It appears, then, with respect to the three tendencies of labor-force ideology so far discussed-the producer ethic, socialism, and republicanism-that their messages were in certain respects similar, but by no means identical. What they agreed on was the republican assertion of the equality of mankind, morally as human beings. The producer ethic went beyond this to designate the "productive and burthern-bearing classes" as the value carriers of society, but then assumed that political egalitarianism adequately insured equal opportunity for these producers. Socialism stressed the necessity of economic egalitarianism as well, through the sharing of property. The more rigorous view of Marxian socialists further narrowed the definition that would bridge racial and national differences. There was, in addition, one other tendency within the labor force which has not been dealt with This was trade unionism.
During the period immediately following the Civil War, trade unionism seemed a minor trend. It would not emerge as the main form of American labor organization until twenty years afterward. But already a number of national unions had established themselves. They concentrated on defending the economic interest of their members who were the skilled operators of particular trade . . . . [They wouldn't develop their ideology] until the presidency of Samuel Gompers, along with John R. Commons and Selig Perlman.] . . .
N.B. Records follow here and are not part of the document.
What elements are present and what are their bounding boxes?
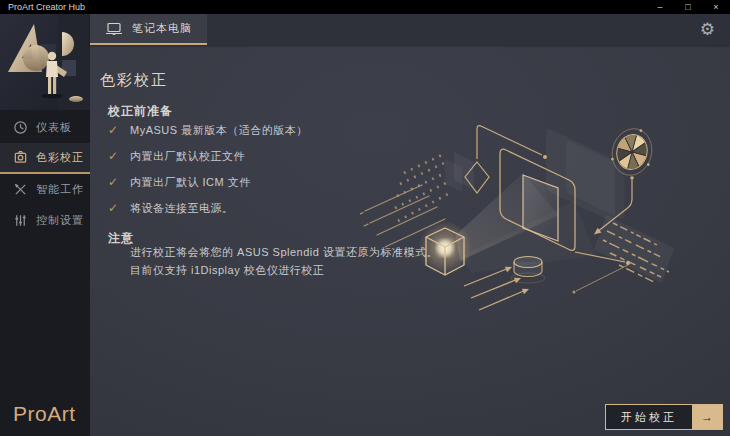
tab-label: 笔记本电脑 xyxy=(132,21,192,36)
arrow-right-icon: → xyxy=(692,405,722,429)
laptop-icon xyxy=(105,22,123,36)
sidebar-menu: 仪表板 色彩校正 智能工作 控制设置 xyxy=(0,112,90,236)
window-title: ProArt Creator Hub xyxy=(8,0,85,14)
start-calibration-button[interactable]: 开始校正 → xyxy=(605,404,723,430)
window-controls: – □ × xyxy=(646,0,730,14)
checklist-item-label: 将设备连接至电源。 xyxy=(130,201,234,216)
check-icon: ✓ xyxy=(108,175,130,189)
check-icon: ✓ xyxy=(108,149,130,163)
title-bar: ProArt Creator Hub – □ × xyxy=(0,0,730,14)
sidebar-item-label: 智能工作 xyxy=(36,182,84,197)
maximize-button[interactable]: □ xyxy=(674,0,702,14)
check-icon: ✓ xyxy=(108,201,130,215)
sidebar-item-label: 色彩校正 xyxy=(36,150,84,165)
main-panel: 笔记本电脑 ⚙ 色彩校正 校正前准备 ✓ MyASUS 最新版本（适合的版本） … xyxy=(90,14,730,436)
control-settings-icon xyxy=(13,213,28,228)
gear-icon[interactable]: ⚙ xyxy=(700,20,715,40)
tab-strip: 笔记本电脑 xyxy=(90,14,730,45)
sidebar-item-smart-work[interactable]: 智能工作 xyxy=(0,174,90,205)
sidebar-item-control-settings[interactable]: 控制设置 xyxy=(0,205,90,236)
sidebar-item-color-calibration[interactable]: 色彩校正 xyxy=(0,143,90,174)
tab-laptop[interactable]: 笔记本电脑 xyxy=(90,14,207,45)
color-calibration-icon xyxy=(13,150,28,165)
check-icon: ✓ xyxy=(108,123,130,137)
proart-logo: ProArt xyxy=(13,402,76,426)
checklist-item-label: 内置出厂默认 ICM 文件 xyxy=(130,175,251,190)
sidebar-item-label: 控制设置 xyxy=(36,213,84,228)
dashboard-icon xyxy=(13,120,28,135)
sidebar-artwork xyxy=(0,14,90,110)
close-button[interactable]: × xyxy=(702,0,730,14)
start-calibration-label: 开始校正 xyxy=(606,405,692,429)
sidebar-item-label: 仪表板 xyxy=(36,120,72,135)
smart-work-icon xyxy=(13,182,28,197)
app-window: ProArt Creator Hub – □ × xyxy=(0,0,730,436)
calibration-illustration xyxy=(360,95,730,330)
minimize-button[interactable]: – xyxy=(646,0,674,14)
sidebar: 仪表板 色彩校正 智能工作 控制设置 xyxy=(0,14,91,436)
page-title: 色彩校正 xyxy=(100,71,168,90)
checklist-item-label: MyASUS 最新版本（适合的版本） xyxy=(130,123,308,138)
sidebar-item-dashboard[interactable]: 仪表板 xyxy=(0,112,90,143)
checklist-item-label: 内置出厂默认校正文件 xyxy=(130,149,245,164)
[p. 42] . . . the process of erosion was underway after the National Labor Union's 1867's assertion about the unity of all mankind, the next convention stalled on the Negro question . . .
[p. 43] The timing of this debate was crucial-1868. The war was over; slavery was ended; Radical Reconstruction with its declared goal of converting the black freedman into an independent producer and voting citizen was at high tide. Older leaders, devoted to the producer ethic saw no alternative to seeking the cooperation of the African race. The younger men from the trade locals . . . claimed the right to judge every question in terms of their own local membership . . .
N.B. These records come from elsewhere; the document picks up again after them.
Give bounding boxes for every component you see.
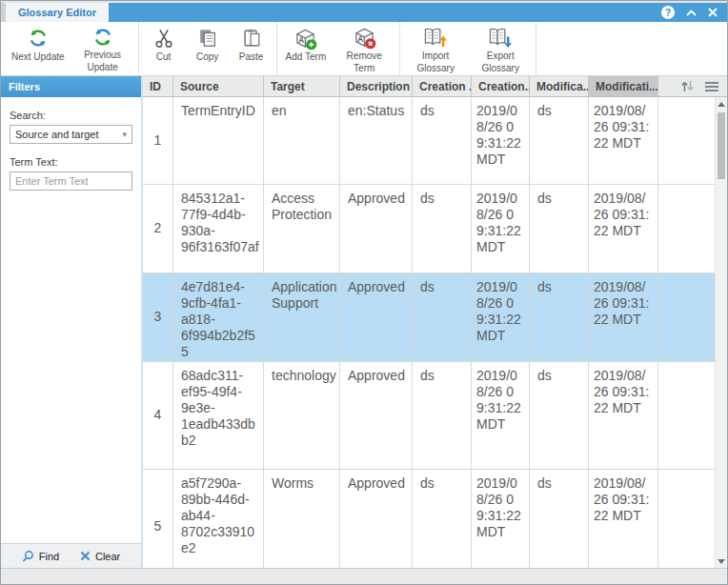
previous-update-button[interactable]: Previous Update xyxy=(71,22,135,75)
cell-id[interactable]: 5 xyxy=(143,470,173,568)
cell-description[interactable]: Approved xyxy=(340,185,413,273)
import-glossary-button[interactable]: Import Glossary xyxy=(403,22,468,75)
status-bar xyxy=(1,568,727,584)
cell-creation-date[interactable]: 2019/08/26 09:31:22 MDT xyxy=(472,470,530,568)
help-button[interactable]: ? xyxy=(661,6,675,19)
column-header-description[interactable]: Description xyxy=(340,76,413,96)
copy-button[interactable]: Copy xyxy=(186,22,230,75)
cell-source[interactable]: a5f7290a-89bb-446d-ab44-8702c33910e2 xyxy=(173,470,264,568)
cell-description[interactable]: Approved xyxy=(340,273,413,362)
tab-glossary-editor[interactable]: Glossary Editor xyxy=(6,3,109,22)
cell-modification-date[interactable]: 2019/08/26 09:31:22 MDT xyxy=(589,273,658,362)
filters-header: Filters xyxy=(1,76,141,97)
cell-description[interactable]: en:Status xyxy=(340,97,413,185)
cell-creation-user[interactable]: ds xyxy=(413,185,472,273)
column-header-creation[interactable]: Creation ... xyxy=(413,76,472,96)
cell-creation-user[interactable]: ds xyxy=(413,362,472,470)
cell-creation-date[interactable]: 2019/08/26 09:31:22 MDT xyxy=(472,362,530,470)
table-header: IDSourceTargetDescriptionCreation ...Cre… xyxy=(143,76,727,97)
cell-description[interactable]: Approved xyxy=(340,362,413,470)
filters-footer: Find Clear xyxy=(1,543,141,568)
search-mode-value: Source and target xyxy=(15,129,98,140)
cell-source[interactable]: 845312a1-77f9-4d4b-930a-96f3163f07af xyxy=(173,185,264,273)
collapse-button[interactable] xyxy=(686,10,697,16)
search-label: Search: xyxy=(10,110,132,121)
cell-modification-user[interactable]: ds xyxy=(530,185,589,273)
filters-body: Search: Source and target ▾ Term Text: xyxy=(1,97,141,543)
cell-creation-date[interactable]: 2019/08/26 09:31:22 MDT xyxy=(472,185,530,273)
table-row[interactable]: 468adc311-ef95-49f4-9e3e-1eadb433dbb2tec… xyxy=(143,362,715,470)
table-row[interactable]: 1TermEntryIDenen:Statusds2019/08/26 09:3… xyxy=(143,97,715,185)
cell-modification-user[interactable]: ds xyxy=(530,362,589,470)
cell-target[interactable]: Worms xyxy=(264,470,340,568)
table-row[interactable]: 34e7d81e4-9cfb-4fa1-a818-6f994b2b2f55App… xyxy=(143,273,715,362)
cell-creation-date[interactable]: 2019/08/26 09:31:22 MDT xyxy=(472,273,530,362)
cell-modification-date[interactable]: 2019/08/26 09:31:22 MDT xyxy=(589,185,658,273)
next-update-button[interactable]: Next Update xyxy=(6,22,71,75)
close-button[interactable] xyxy=(708,8,718,17)
export-glossary-button[interactable]: Export Glossary xyxy=(468,22,533,75)
cell-modification-date[interactable]: 2019/08/26 09:31:22 MDT xyxy=(589,362,658,470)
term-text-input[interactable] xyxy=(10,171,132,191)
cell-target[interactable]: Access Protection xyxy=(264,185,340,273)
toolbar-button-label: Paste xyxy=(239,51,264,64)
cell-source[interactable]: TermEntryID xyxy=(173,97,264,185)
column-header-id[interactable]: ID xyxy=(143,76,173,96)
scroll-down-button[interactable] xyxy=(716,555,727,568)
cell-filler xyxy=(658,97,715,185)
cell-source[interactable]: 4e7d81e4-9cfb-4fa1-a818-6f994b2b2f55 xyxy=(173,273,264,362)
column-header-modifica[interactable]: Modifica... xyxy=(530,76,589,96)
cell-id[interactable]: 3 xyxy=(143,273,173,362)
main-area: Filters Search: Source and target ▾ Term… xyxy=(1,76,727,568)
toolbar-button-label: Cut xyxy=(156,51,172,64)
cut-button[interactable]: Cut xyxy=(142,22,186,75)
column-header-modificati[interactable]: Modificati... xyxy=(589,76,658,96)
cell-filler xyxy=(658,470,715,568)
scrollbar-thumb[interactable] xyxy=(718,112,725,179)
svg-text:A: A xyxy=(299,35,305,44)
toolbar-button-label: Next Update xyxy=(11,51,65,64)
columns-menu-icon[interactable] xyxy=(704,81,719,92)
toolbar-group: A Add Term A Remove Term xyxy=(277,22,401,75)
remove-term-icon: A xyxy=(353,26,376,50)
cell-modification-date[interactable]: 2019/08/26 09:31:22 MDT xyxy=(589,97,658,185)
clear-button[interactable]: Clear xyxy=(80,551,120,562)
cell-id[interactable]: 4 xyxy=(143,362,173,470)
cell-target[interactable]: Application Support xyxy=(264,273,340,362)
paste-button[interactable]: Paste xyxy=(230,22,273,75)
tab-bar: Glossary Editor ? xyxy=(1,1,727,22)
cell-modification-date[interactable]: 2019/08/26 09:31:22 MDT xyxy=(589,470,658,568)
cell-creation-date[interactable]: 2019/08/26 09:31:22 MDT xyxy=(472,97,530,185)
cell-source[interactable]: 68adc311-ef95-49f4-9e3e-1eadb433dbb2 xyxy=(173,362,264,470)
cell-id[interactable]: 1 xyxy=(143,97,173,185)
search-mode-select[interactable]: Source and target ▾ xyxy=(10,125,132,144)
copy-icon xyxy=(197,26,218,50)
column-header-creation[interactable]: Creation... xyxy=(472,76,530,96)
sort-icon[interactable] xyxy=(680,80,695,92)
toolbar-button-label: Remove Term xyxy=(337,50,391,74)
cell-creation-user[interactable]: ds xyxy=(413,97,472,185)
toolbar-group: Import Glossary Export Glossary xyxy=(400,22,536,75)
column-header-source[interactable]: Source xyxy=(173,76,264,96)
column-header-target[interactable]: Target xyxy=(264,76,340,96)
close-icon xyxy=(708,8,718,17)
find-button[interactable]: Find xyxy=(22,550,59,562)
scissors-icon xyxy=(153,26,174,50)
cell-modification-user[interactable]: ds xyxy=(530,273,589,362)
table-row[interactable]: 2845312a1-77f9-4d4b-930a-96f3163f07afAcc… xyxy=(143,185,715,273)
cell-target[interactable]: en xyxy=(264,97,340,185)
scroll-up-button[interactable] xyxy=(716,97,727,111)
vertical-scrollbar[interactable] xyxy=(715,97,727,568)
cell-modification-user[interactable]: ds xyxy=(530,470,589,568)
cell-description[interactable]: Approved xyxy=(340,470,413,568)
cell-creation-user[interactable]: ds xyxy=(413,470,472,568)
table-row[interactable]: 5a5f7290a-89bb-446d-ab44-8702c33910e2Wor… xyxy=(143,470,715,568)
cell-id[interactable]: 2 xyxy=(143,185,173,273)
cell-target[interactable]: technology xyxy=(264,362,340,470)
cell-creation-user[interactable]: ds xyxy=(413,273,472,362)
toolbar-group: Next Update Previous Update xyxy=(3,22,139,75)
cell-modification-user[interactable]: ds xyxy=(530,97,589,185)
add-term-button[interactable]: A Add Term xyxy=(280,22,333,75)
remove-term-button[interactable]: A Remove Term xyxy=(332,22,396,75)
triangle-down-icon xyxy=(718,559,725,564)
[p. 43] . . . It was the younger men who won. The matter was tabled in 1868 . . . Negros were allowed to go unorganized or to form their own associations . . . in 1869 a National Colored Labor Convention sent a plea to Congress: "The exclusion of colored men, and apprentices, from the right to labor in any department of industry or workshops, in any of the states or territories of the United States, by what is known as "trade unions" is an insult to God, injury to us, and disgrace to humanity." The congressional session to which this appeal was directed was the same that defeated Charles Sumner in his Fourth of July argument for the naturalization of Chinese.
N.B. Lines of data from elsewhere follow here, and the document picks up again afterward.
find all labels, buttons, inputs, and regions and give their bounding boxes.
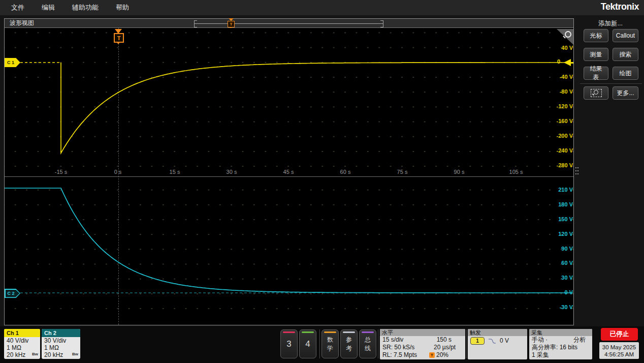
- area-zoom-button[interactable]: [584, 86, 608, 100]
- math-button[interactable]: 数学: [321, 329, 339, 358]
- plot-button[interactable]: 绘图: [613, 67, 638, 80]
- bus-color-stripe: [362, 331, 374, 333]
- sidebar-title: 添加新...: [579, 19, 642, 28]
- oscilloscope-screen: 文件 编辑 辅助功能 帮助 Tektronix 波形视图 T -15 s 0 s…: [0, 0, 644, 363]
- trigger-source-pill: 1: [470, 337, 485, 345]
- reference-label: 参考: [344, 336, 354, 353]
- splitter-grip-handle[interactable]: [575, 166, 579, 176]
- button-group-divider: [319, 329, 320, 358]
- channel-4-button[interactable]: 4: [299, 329, 316, 358]
- area-zoom-magnifier-icon: [594, 90, 598, 95]
- area-zoom-magnifier-handle-icon: [592, 94, 594, 96]
- trigger-marker-tip-icon: [116, 42, 120, 44]
- waveform-traces: [0, 0, 644, 363]
- bus-button[interactable]: 总线: [359, 329, 376, 358]
- ch2-badge[interactable]: Ch 2 30 V/div 1 MΩ 20 kHz Bw: [42, 329, 80, 359]
- trigger-position-value: T 20%: [429, 351, 448, 359]
- acquisition-count: 1 采集: [529, 351, 592, 359]
- date-text: 30 May 2025: [602, 344, 636, 351]
- button-group-divider: [378, 329, 378, 358]
- falling-edge-icon: [488, 338, 496, 344]
- math-color-stripe: [324, 331, 336, 333]
- channel-3-label: 3: [286, 339, 291, 349]
- channel-4-label: 4: [305, 339, 310, 349]
- c2-channel-handle-label: C 2: [6, 290, 20, 297]
- horizontal-scale: 15 s/div: [382, 336, 403, 344]
- c1-trace: [61, 63, 573, 153]
- callout-button[interactable]: Callout: [613, 29, 638, 42]
- ch2-termination: 1 MΩ: [42, 344, 80, 351]
- acquisition-analysis: 分析: [573, 336, 586, 344]
- time-text: 4:56:25 AM: [604, 351, 634, 358]
- measure-button[interactable]: 测量: [584, 48, 608, 61]
- record-length: RL: 7.5 Mpts: [382, 351, 417, 359]
- acquisition-resolution: 高分辨率: 16 bits: [529, 344, 592, 351]
- trigger-level: 0 V: [500, 337, 509, 345]
- time-per-point: 20 µs/pt: [434, 344, 456, 351]
- reference-color-stripe: [343, 331, 355, 333]
- trigger-position-icon: T: [429, 352, 435, 358]
- c2-trace: [5, 188, 573, 293]
- ch2-bandwidth: 20 kHz Bw: [42, 351, 80, 358]
- c1-zero-label: 0: [557, 58, 560, 65]
- cursor-button[interactable]: 光标: [584, 29, 608, 42]
- ch1-bw-limit-icon: Bw: [32, 351, 38, 358]
- panel-divider: [466, 329, 467, 358]
- horizontal-badge[interactable]: 水平 15 s/div 150 s SR: 50 kS/s 20 µs/pt R…: [380, 329, 465, 359]
- datetime-display: 30 May 2025 4:56:25 AM: [599, 342, 639, 359]
- channel-3-button[interactable]: 3: [280, 329, 298, 358]
- ch1-termination: 1 MΩ: [4, 344, 40, 351]
- acquisition-badge[interactable]: 采集 手动 · 分析 高分辨率: 16 bits 1 采集: [529, 329, 592, 359]
- sample-rate: SR: 50 kS/s: [382, 344, 414, 351]
- c1-level-arrow-stub: [570, 62, 573, 64]
- stopped-button[interactable]: 已停止: [601, 328, 638, 341]
- acquisition-title: 采集: [529, 329, 592, 336]
- ch1-bandwidth: 20 kHz Bw: [4, 351, 40, 358]
- ch2-scale: 30 V/div: [42, 337, 80, 344]
- acquisition-mode: 手动 ·: [532, 336, 548, 344]
- ch1-scale: 40 V/div: [4, 337, 40, 344]
- math-label: 数学: [325, 336, 335, 353]
- trigger-badge[interactable]: 触发 1 0 V: [468, 329, 527, 359]
- channel-3-color-stripe: [283, 331, 295, 333]
- horizontal-title: 水平: [380, 329, 465, 336]
- ch2-bw-limit-icon: Bw: [72, 351, 78, 358]
- magnifier-icon: [565, 31, 571, 38]
- trigger-title: 触发: [468, 329, 527, 336]
- ch1-badge[interactable]: Ch 1 40 V/div 1 MΩ 20 kHz Bw: [4, 329, 40, 359]
- more-button[interactable]: 更多...: [613, 86, 638, 100]
- ch2-badge-header: Ch 2: [42, 329, 80, 337]
- results-table-button[interactable]: 结果表: [584, 67, 608, 80]
- reference-button[interactable]: 参考: [340, 329, 358, 358]
- horizontal-span: 150 s: [437, 336, 452, 344]
- search-button[interactable]: 搜索: [613, 48, 638, 61]
- area-zoom-icon: [591, 89, 602, 97]
- sidebar-divider: [580, 83, 642, 84]
- ch1-badge-header: Ch 1: [4, 329, 40, 337]
- bus-label: 总线: [363, 336, 373, 353]
- channel-4-color-stripe: [302, 331, 314, 333]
[p. 43] Yet the quotation of memorials to Congress and minutes of long-forgotten conventions scarcely touches the heart of the matter. In 1863 the first federal conscription act roused widespread opposition. Aside from being a Republican measure aimed at hastening the defeat of the Confederacy, the draft law was patently unfair. It permitted rich men to buy out of military service or hire substitutes, thus throwing the burden of sacrifice unequally on the poor, and especially on workingmen. These were good Jeffersonian and Jacksonian reasons for objections to the measure, and workingmen and others did object very strenuously in demonstrations that cropped out from New York to the Middle Border and south to the fringes of the Confederacy in Indiana and in the Pennsylvania anthracite fields. The New York de- [p. 44] monstation turned into a four-day battle bloodier than many engagements in the war itself . . . what had begun, somewhat in the tradition of the Boston Tea Party, as a protest against the unequal application of governmental power, went on in the burning of a Negro orphanage and the torture and murder of Negros in the streets. Such were the new meanings added by half a century of social habituation to the self-evident truths of the producer ethic.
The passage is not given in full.